Week 3 — CPU Model: Fetch, Decode, Execute, and a Tiny Emulator
Overview
This week you build a tiny CPU emulator and, in doing so, internalize how a processor actually runs a program. The combinational blocks of Week 2 (adder, mux, decoder) plus registers and memory compose into a machine that repeats one loop forever: fetch the instruction at the program counter, decode it, execute it, repeat. Implementing that loop for a small instruction set — even 8 registers, 64 KB of memory, and ~8 instructions — makes the fetch/decode/execute cycle, instruction encoding, and the role of the program counter and flags concrete in a way no diagram can.
The emulator is the platform the next weeks compare against: real ARM64 assembly (Week 4) is this same model with a richer instruction set and ABI. Keeping it small is the point — small enough to understand every line, big enough to run Fibonacci and sum loops.
Readings
- ARM (Plantz) Ch. 8–9: memory and the CPU. Extract: registers, the program counter, the fetch/execute cycle, and buses.
- CA (Fox) Ch. 3: basic CPU-based architecture. Extract: the datapath and control unit.
- CA Ch. 6–8 skim: simple machines, digital CPU design, advanced CPU design. Extract: how the simple model scales to pipelining (preview for Week 10).
Key Concepts
The fetch/decode/execute cycle
The CPU’s core loop: fetch the instruction at the address in the program counter (PC), decode it into an operation + operands, execute it (ALU op, memory access, or branch), and update the PC. State lives in registers (fast, few) and memory (large, slower). This loop is the irreducible essence of a stored-program computer.
Instruction encoding
An instruction is just bits (Week 1): an opcode field plus operand fields (register indices, immediates, addresses). Designing your ISA’s encoding — fixed vs variable width, how many bits for opcode vs operands — teaches the tradeoffs real ISAs make. This is exactly the RISC/CISC split you’ll meet in Week 4: ARM64 (RISC) uses fixed 32-bit instructions, which makes fetch/decode trivial and uniform, while x86-64 (CISC) uses variable-length 1–15-byte instructions, which packs code densely but needs a far more complex decoder. Decoding is the inverse of encoding: extract fields by masking/shifting (Week 1 bit-fiddling) — simple for a fixed-width ISA, a small state machine for a variable-width one.
Registers, memory, flags, and control flow
A small register file, a flat memory, and a flags/status register (zero, negative, carry, overflow — set by the ALU, Week 2). Branches read the flags to decide whether to change the PC, which is how if/loops work at the machine level (Week 5 expands this). Load/store move data between registers and memory.
From simple to real
Your emulator is a single-cycle interpreter; real CPUs pipeline (overlap fetch/decode/execute of consecutive instructions), predict branches, and reorder — the advanced topics CA previews and Week 10 revisits as performance. Understanding the simple model first makes those optimizations legible rather than magical.
Theory Exercises
- Design an instruction encoding for ~8 instructions over 8 registers; justify your opcode/operand field widths.
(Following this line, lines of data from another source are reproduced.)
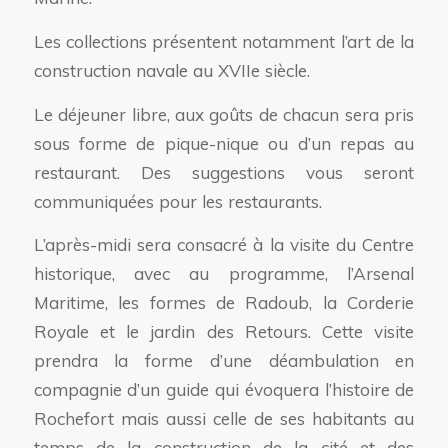
Les collections présentent notamment l’art de la
construction navale au XVIIe siècle.
Le déjeuner libre, aux goûts de chacun sera pris
sous forme de pique-nique ou d’un repas au
restaurant. Des suggestions vous seront
communiquées pour les restaurants.
L’après-midi sera consacré à la visite du Centre
historique, avec au programme, l’Arsenal
Maritime, les formes de Radoub, la Corderie
Royale et le jardin des Retours. Cette visite
prendra la forme d’une déambulation en
compagnie d’un guide qui évoquera l’histoire de
Rochefort mais aussi celle de ses habitants au
temps de la construction de la cité et des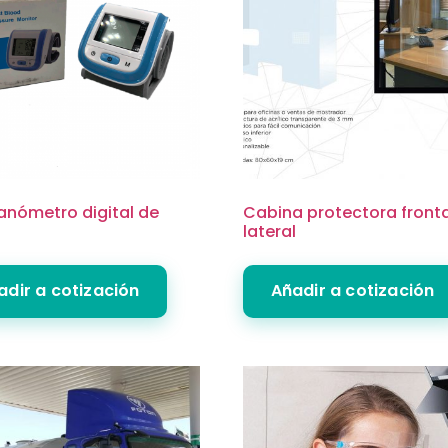
nómetro digital de
Cabina protectora fronta
lateral
adir a cotización
Añadir a cotización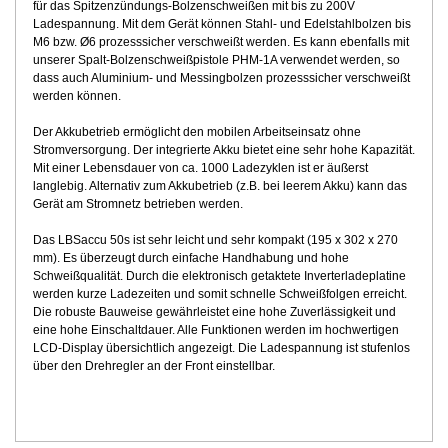
für das Spitzenzündungs-Bolzenschweißen mit bis zu 200V
Ladespannung. Mit dem Gerät können Stahl- und Edelstahlbolzen bis
M6 bzw. Ø6 prozesssicher verschweißt werden. Es kann ebenfalls mit
unserer Spalt-Bolzenschweißpistole PHM-1A verwendet werden, so
dass auch Aluminium- und Messingbolzen prozesssicher verschweißt
werden können.
Der Akkubetrieb ermöglicht den mobilen Arbeitseinsatz ohne
Stromversorgung. Der integrierte Akku bietet eine sehr hohe Kapazität.
Mit einer Lebensdauer von ca. 1000 Ladezyklen ist er äußerst
langlebig. Alternativ zum Akkubetrieb (z.B. bei leerem Akku) kann das
Gerät am Stromnetz betrieben werden.
Das LBSaccu 50s ist sehr leicht und sehr kompakt (195 x 302 x 270
mm). Es überzeugt durch einfache Handhabung und hohe
Schweißqualität. Durch die elektronisch getaktete Inverterladeplatine
werden kurze Ladezeiten und somit schnelle Schweißfolgen erreicht.
Die robuste Bauweise gewährleistet eine hohe Zuverlässigkeit und
eine hohe Einschaltdauer. Alle Funktionen werden im hochwertigen
LCD-Display übersichtlich angezeigt. Die Ladespannung ist stufenlos
über den Drehregler an der Front einstellbar.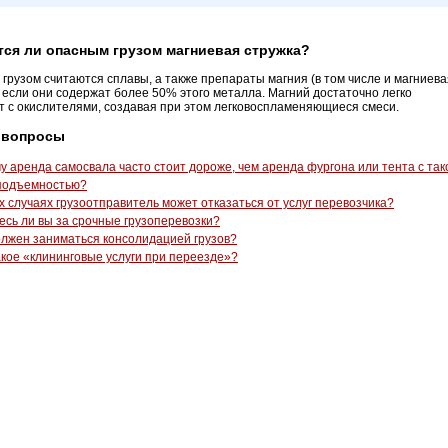
тся ли опасным грузом магниевая стружка?
грузом считаются сплавы, а также препараты магния (в том числе и магниева
, если они содержат более 50% этого металла. Магний достаточно легко
т с окислителями, создавая при этом легковоспламеняющиеся смеси.
 вопросы
у аренда самосвала часто стоит дороже, чем аренда фургона или тента с так
оподъемностью?
их случаях грузоотправитель может отказаться от услуг перевозчика?
есь ли вы за срочные грузоперевозки?
олжен заниматься консолидацией грузов?
акое «клининговые услуги при переезде»?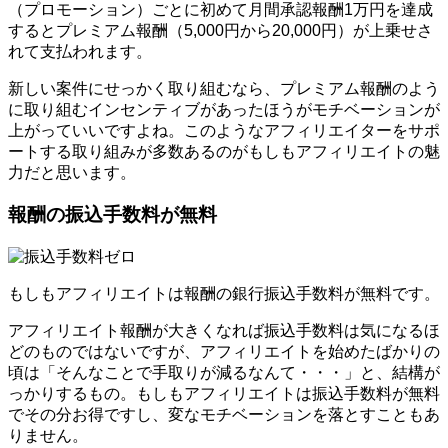
（プロモーション）ごとに初めて月間承認報酬1万円を達成
するとプレミアム報酬（5,000円から20,000円）が上乗せさ
れて支払われます。
新しい案件にせっかく取り組むなら、プレミアム報酬のよう
に取り組むインセンティブがあったほうがモチベーションが
上がっていいですよね。このようなアフィリエイターをサポ
ートする取り組みが多数あるのがもしもアフィリエイトの魅
力だと思います。
報酬の振込手数料が無料
もしもアフィリエイトは報酬の銀行振込手数料が無料です。
アフィリエイト報酬が大きくなれば振込手数料は気になるほ
どのものではないですが、アフィリエイトを始めたばかりの
頃は「そんなことで手取りが減るなんて・・・」と、結構が
っかりするもの。もしもアフィリエイトは振込手数料が無料
でその分お得ですし、変なモチベーションを落とすこともあ
りません。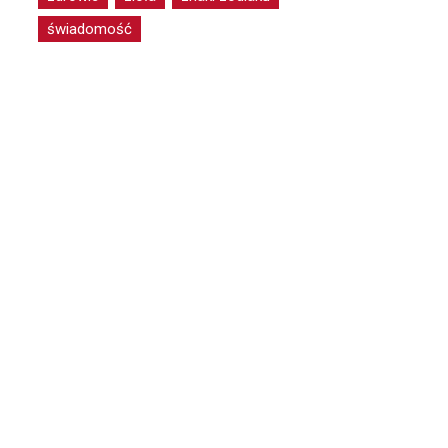
świadomość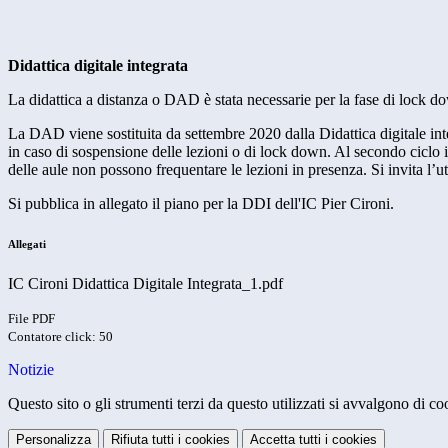
Didattica digitale integrata
La didattica a distanza o DAD è stata necessarie per la fase di lock d
La DAD viene sostituita da settembre 2020 dalla Didattica digitale integr
in caso di sospensione delle lezioni o di lock down. Al secondo ciclo
delle aule non possono frequentare le lezioni in presenza.
Si invita l’
Si pubblica in allegato il piano per la DDI dell'IC Pier Cironi.
Allegati
IC Cironi Didattica Digitale Integrata_1.pdf
File PDF
Contatore click: 50
Notizie
Questo sito o gli strumenti terzi da questo utilizzati si avvalgono di coo
Personalizza
Rifiuta tutti
i cookies
Accetta tutti
i cookies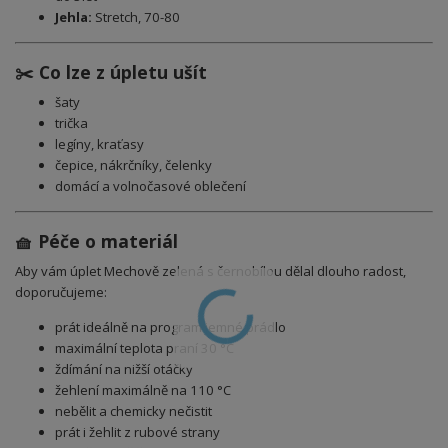
Jehla:
Stretch, 70-80
✂️ Co lze z úpletu ušít
šaty
trička
legíny, kraťasy
čepice, nákrčníky, čelenky
domácí a volnočasové oblečení
🧺 Péče o materiál
Aby vám úplet Mechově zelená s černobílou dělal dlouho radost,
doporučujeme:
prát ideálně na program jemné prádlo
maximální teplota praní 30 °C
ždímání na nižší otáčky
žehlení maximálně na 110 °C
nebělit a chemicky nečistit
prát i žehlit z rubové strany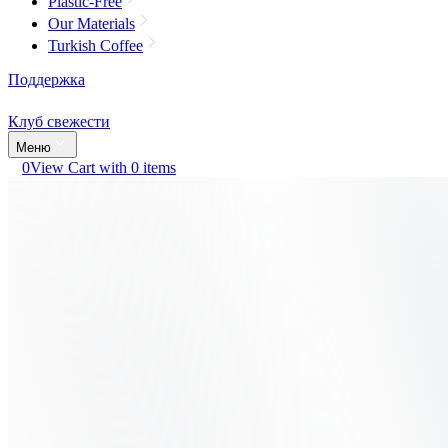
Plastic-Free
Our Materials
Turkish Coffee
Поддержка
Клуб свежести
Меню
0
View Cart with 0 items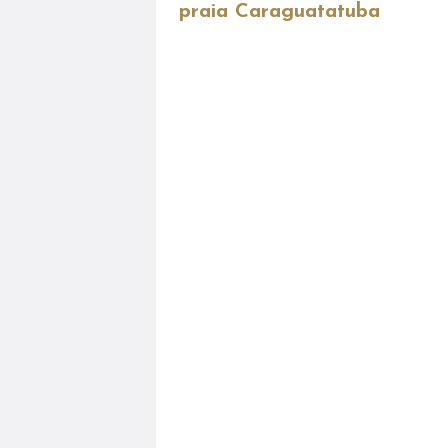
praia Caraguatatuba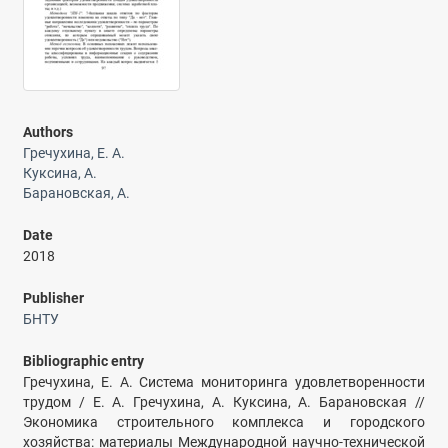
Authors
Гречухина, Е. А.
Куксина, А.
Барановская, А.
Date
2018
Publisher
БНТУ
Bibliographic entry
Гречухина, Е. А. Система мониторинга удовлетворенности
трудом / Е. А. Гречухина, А. Куксина, А. Барановская //
Экономика строительного комплекса и городского
хозяйства: материалы Международной научно-технической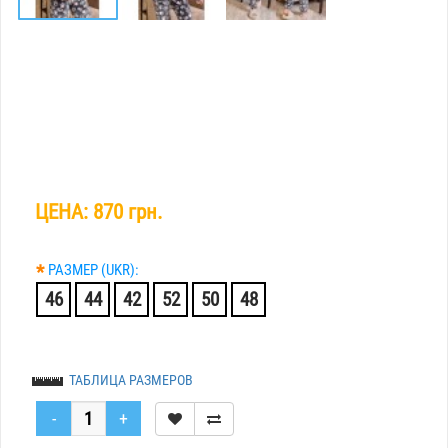
ЦЕНА:
870 грн.
*
РАЗМЕР (UKR):
46
44
42
52
50
48
ТАБЛИЦА РАЗМЕРОВ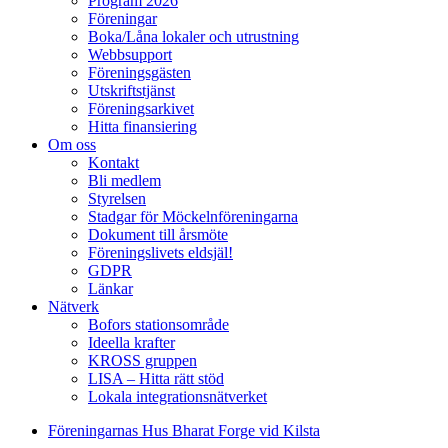
Program 2026
Föreningar
Boka/Låna lokaler och utrustning
Webbsupport
Föreningsgästen
Utskriftstjänst
Föreningsarkivet
Hitta finansiering
Om oss
Kontakt
Bli medlem
Styrelsen
Stadgar för Möckelnföreningarna
Dokument till årsmöte
Föreningslivets eldsjäl!
GDPR
Länkar
Nätverk
Bofors stationsområde
Ideella krafter
KROSS gruppen
LISA – Hitta rätt stöd
Lokala integrationsnätverket
Föreningarnas Hus Bharat Forge vid Kilsta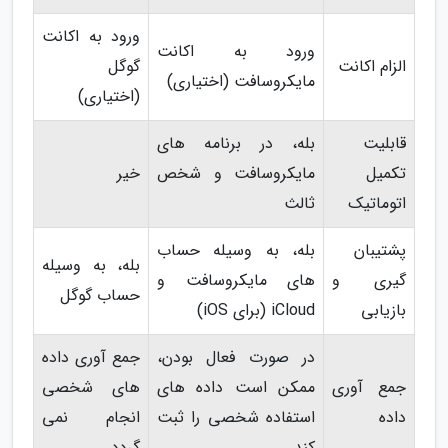
ورود به اکانت
ورود به اکانت
الزام اکانت
گوگل
مایکروسافت (اختیاری)
(اختیاری)
قابلیت
بله، در برنامه های
تکمیل
مایکروسافت و شخص
خیر
اتوماتیک
ثالث
پشتیبان
بله، به وسیله حساب
بله، به وسیله
گیری و
های مایکروسافت و
حساب گوگل
بازیابی
iCloud (برای iOS)
در صورت فعال بودن،
جمع آوری داده
جمع آوری
ممکن است داده های
های شخصی
داده
استفاده شخصی را ثبت
انجام نمی
کند
گردد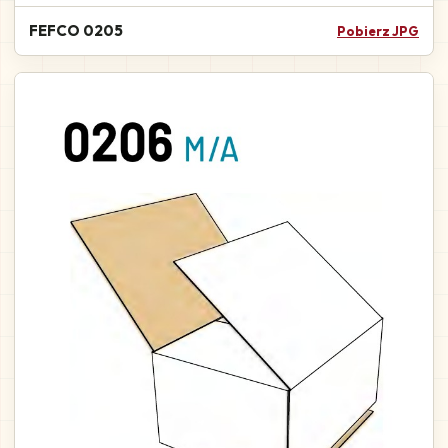
FEFCO 0205
Pobierz JPG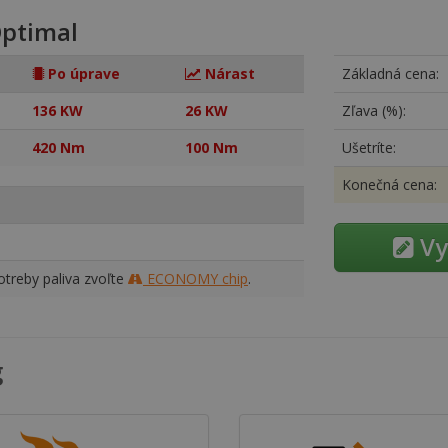
ptimal
Po úprave
Nárast
Základná cena:
136 KW
26 KW
Zľava (%):
420 Nm
100 Nm
Ušetríte:
Konečná cena:
Vy
treby paliva zvoľte
ECONOMY chip
.
g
- Hand-decode a few of your encoded instructions by masking/shifting (Week 1); show the extracted fields.
- Trace the fetch/decode/execute cycle for a 3-instruction program, showing PC, registers, and flags each step.
- Show how a conditional branch uses the flags register to implement an
if; write the flag conditions for==,<,<=. - Explain how pipelining overlaps the cycle for consecutive instructions and one hazard it introduces (preview Week 10).
Implementation
Build the emulator: a register file, flat memory, PC, flags, an instruction set (load/store, add/sub, compare, conditional/unconditional branch, halt), an encoder/assembler for your ISA, and the fetch/decode/execute loop. Run nontrivial programs (Fibonacci, sum-to-n, a simple loop). Add a single-step debug mode that prints state.
Measurement / Inspection
Single-step through Fibonacci and verify register/flag state matches a hand trace. Count instructions executed (a proxy for “cycles”) for several inputs and relate to algorithmic complexity. Inspect the encoded bytes of a small program with the Week 1 dump_bytes.
Expected baselines: programs produce correct results; the single-step trace matches your hand analysis exactly; instruction counts scale as the algorithm predicts (e.g. linear for sum-to-n). The encoded program is human-decodable with the Week 1 tool.
Connections
This model is the reference point for real ARM64 (Week 4) — same loop, richer ISA. Its ALU and flags are Week 2’s circuits; its encoding is Week 1’s bits. Pipelining/branch prediction previewed here return as performance topics in Week 10. Building an interpreter also foreshadows how higher-level languages are executed (Course 3’s tooling, Course 1’s frameworks).
Further Reading
- ARM (Plantz) Ch. 8–9; CA (Fox) Ch. 3, 6–8.
- Patterson & Hennessy, Computer Organization and Design (reference).
- nand2tetris (project-based CPU construction).